Çayyolu Üç Fidan (ÇÜF) Forumu 2013-07-05





Forum iletişim bilgileri:
Twitter: @cayyolu3fidan
E-mail: cayyolu3fidan@gmail.com
Yer: Çayyolu Üç Fidan Parkı
Tarih ve saat: 05.07.2013 Cuma 21:00
Kişi sayısı: 60
Anahtar kelimeler: Branda, İlkelerimiz, AOÇ, Serbest Kürsü
Duyurular:
·         Haftasonu Güvenpark’ta kadın forumu var, günü saati teyit edilecek. Facebook’tan duyurulacak.
·         12 Temmuz 19:00 Atatürk Evi önünde AOÇ için eylem yapılacak.
·         13 Temmuz Cumartesi 17:00 AOÇ Paneli ve AOÇ forumu var.


GÜNDEM:
·         Parka hazırlanacak pankart/branda içeriği
·         İlkelerimiz
·         AOÇ
·         Serbest kürsü

KONULAR/FİKİRLER:
1.       Parka hazırlanacak pankart/branda içeriği

·         Katılımın arttırılması için branda üzerine bir forum çağrısı hazırlanmasına karar verildi. Karar verilen mesaj: “Bu parkta forum var! Sen de gel”, saat eklenecek.

2.       İlkelerimiz

·         Daha önceki forumlarda okunan ve facebook’ta paylaşılan “İlkelerimiz” metni (Ek-1) madde madde üzerinden geçilerek oylama yapılacak.

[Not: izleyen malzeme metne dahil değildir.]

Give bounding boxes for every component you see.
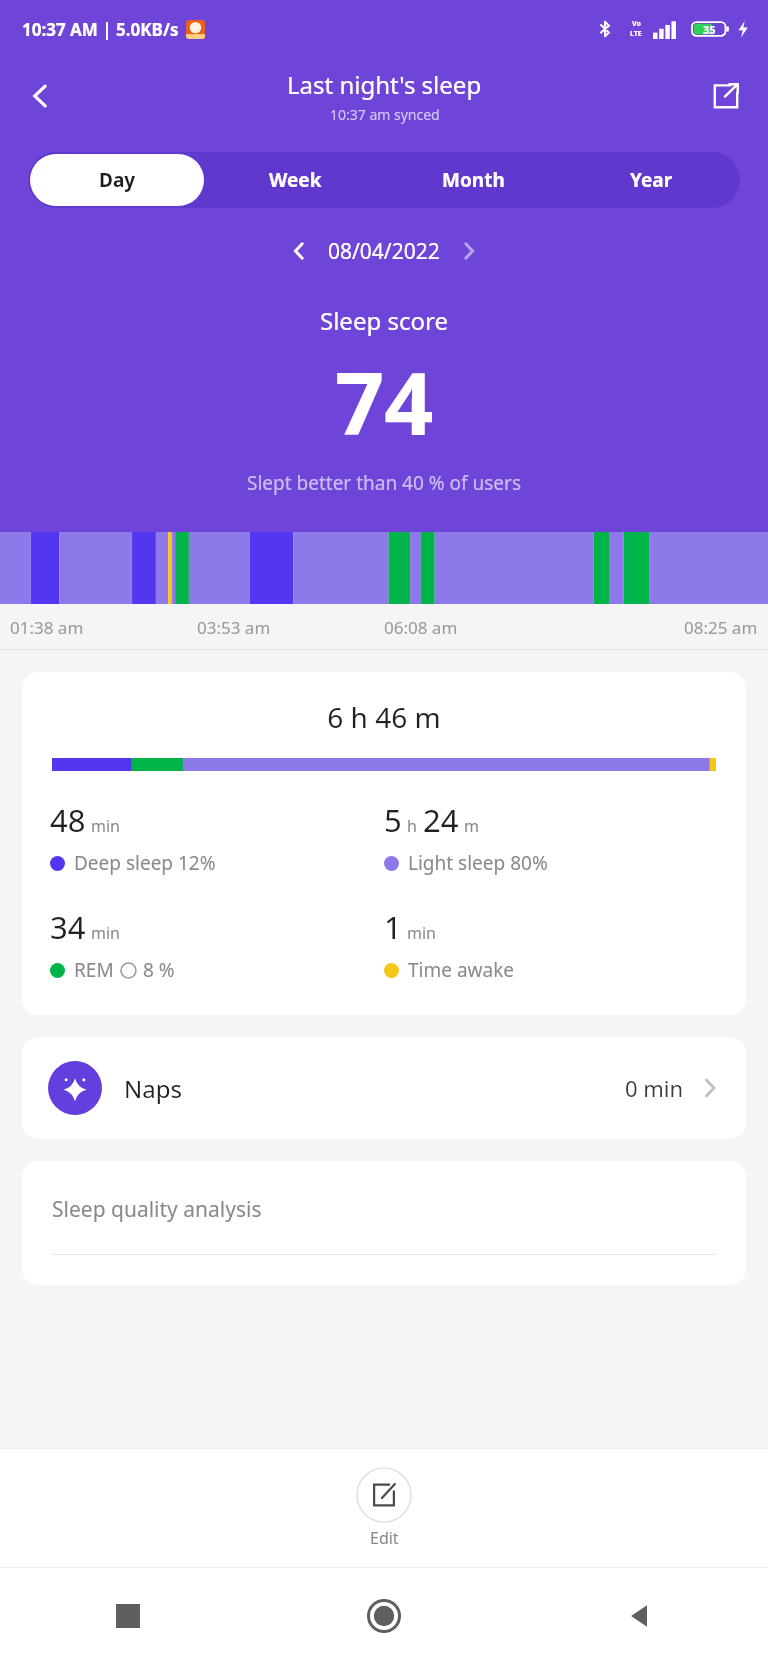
button[interactable]: 34	[50, 906, 384, 983]
button[interactable]: Sleep quality analysis	[22, 1161, 746, 1285]
button[interactable]: Previous day	[276, 228, 322, 274]
button[interactable]: 1	[384, 906, 718, 983]
staticText: Day	[99, 167, 136, 193]
button[interactable]: Month	[386, 154, 560, 206]
staticText: 03:53 am	[197, 616, 271, 639]
button[interactable]: Year	[564, 154, 738, 206]
button[interactable]: Home	[256, 1568, 512, 1664]
staticText: 24	[423, 799, 459, 841]
staticText: 74	[335, 343, 434, 460]
button[interactable]: Week	[208, 154, 382, 206]
staticText: Sleep quality analysis	[52, 1195, 262, 1224]
staticText: min	[91, 815, 120, 837]
button[interactable]: Day	[30, 154, 204, 206]
staticText: 6 h 46 m	[22, 698, 746, 736]
button[interactable]: Edit	[336, 1463, 432, 1553]
staticText: 35	[703, 22, 716, 37]
button[interactable]: Back	[12, 67, 70, 125]
staticText: m	[464, 815, 479, 837]
staticText: Deep sleep 12%	[74, 850, 216, 876]
staticText: Slept better than 40 % of users	[247, 470, 521, 496]
staticText: 1	[384, 906, 402, 948]
staticText: 48	[50, 799, 86, 841]
staticText: Light sleep 80%	[408, 850, 548, 876]
staticText: min	[91, 922, 120, 944]
staticText: Vo	[632, 19, 641, 29]
staticText: Last night's sleep	[287, 68, 482, 101]
staticText: Edit	[370, 1527, 399, 1549]
staticText: 08/04/2022	[328, 237, 440, 266]
staticText: Time awake	[408, 957, 515, 983]
button[interactable]: Recent apps	[0, 1568, 256, 1664]
staticText: Sleep score	[320, 304, 448, 337]
button[interactable]: 48	[50, 799, 384, 876]
button[interactable]: 5	[384, 799, 718, 876]
staticText: Week	[269, 167, 322, 193]
staticText: 8 %	[143, 957, 175, 983]
button[interactable]: Next day	[446, 228, 492, 274]
staticText: LTE	[630, 29, 642, 39]
staticText: Year	[630, 167, 673, 193]
staticText: Month	[442, 167, 505, 193]
staticText: h	[407, 815, 417, 837]
staticText: 34	[50, 906, 86, 948]
staticText: 0 min	[625, 1073, 684, 1103]
staticText: 10:37 AM | 5.0KB/s	[22, 18, 179, 41]
button[interactable]: Naps	[22, 1037, 746, 1139]
staticText: 10:37 am synced	[330, 105, 440, 124]
button[interactable]: Back	[512, 1568, 768, 1664]
staticText: REM	[74, 957, 114, 983]
staticText: 08:25 am	[684, 616, 758, 639]
staticText: Naps	[124, 1072, 182, 1105]
staticText: min	[407, 922, 436, 944]
button[interactable]: Share	[698, 68, 754, 124]
staticText: 5	[384, 799, 402, 841]
staticText: 01:38 am	[10, 616, 84, 639]
staticText: 06:08 am	[384, 616, 458, 639]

·         Madde 1: Üç Fidan Parkı Forumu; gönüllülük temelinde bir araya gelir, kolektif bir çalışmayı esas alır, kendi içinde doğrudan demokrasiyi işletir, yatay hiyerarşiyi savunur ve bu yolla aldığı kararları eşgüdüm içerisindeki diğer park formlarıyla paylaşarak hayata geçirilmesini savunur.
·         Yatay hiyerarşi ile anlatılmak istenen herhangi bir iktidarın oluşmasına engel olunacak bir yapılanma. Bunun yerine “yatay örgütlenme” önerildi, kabul edildi.
·         Madde 2: Üç Fidan Parkı Forumu çalışmalarını, sermayeden, devletten, iktidardan ve yerel idareden bağımsız olarak, halktan, emekten, demokratikleşmeden yana antifaşist, antiemperyalist, antişovenist, antikapitalist bir temelde yürütür.
·         Kabul edildi.

·         Madde 3: Üç Fidan Parkı Forumu, dil, din, etnik köken, inanç farklılıklarını baştan kabul eder ve her türlü cinsiyetçi yaklaşıma karşı çıkar.
·         Kabul edildi.

·         Madde 4: Üç Fidan Parkı Forumu; "kamu yararı" kavramını; kurulu düzenin korunmasındaki çıkar yerine; ülkede yaşayan tüm halkların ortak çıkarlarını ifade eden "toplum yararı" olarak görür, ve ülke bütününde toplum yararına olduğunu kabul ettiği her türlü eylemliliğe/etkinliğe destek verir, katılır.
·         Yazım dili gözden geçirilmeli. Sade ve kolay anlaşılır olmalı.
·         Diğer maddeler sade ve net, bunda kamu yararı kavramı eleştirilip toplum yararı kabul ediliyor, eleştiri kısmı lafı uzatıp karmaşıklaştırıyor, kaldırılabilir.
·         İlke dediğimiz şey eleştiri değildir. Neyi savunduğumuzu net bir şekilde söylemeliyiz. Eleştirilerimizi bildiri olarak yayınlayabiliriz.
·         Madde değiştirildi.

·         Madde 5: Üç Fidan Parkı Forumu; kadına yönelik her türlü şiddeti reddederek kadının bedeniyle, kimliğiyle, onuruyla kamusal bir varlık olmadığını kabul eder, söylemini "toplumsal cinsiyet eşitliği" temelinde oluşturur, kadın emeği ve bedeni üzerinde devlet tarafından uygulanan gerici politikalar karşısında sessiz kalmaz, aynı zamanda kadını görünür kılacak her türlü pozitif ayrımcı politikaları destekler.
·         Cinsiyet ayrımcılığının temeli erkek egemen devlet anlayışı lafını kullanmalıyız.
·         Madde gözden geçirilecek.

·         Madde 6: Üç Fidan Parkı Forumu; engelli yurttaşların yaşamın her alanında ve toplum içinde görünürlüklerini sağlayan farkındalık ve bilinç yaratan politikaları destekleyerek bunların hayata geçmesi noktasında çaba gösterir.
·         Engellilerin hayatlarının kolaylaştırılması ile ilgili ekleme yapılabilir.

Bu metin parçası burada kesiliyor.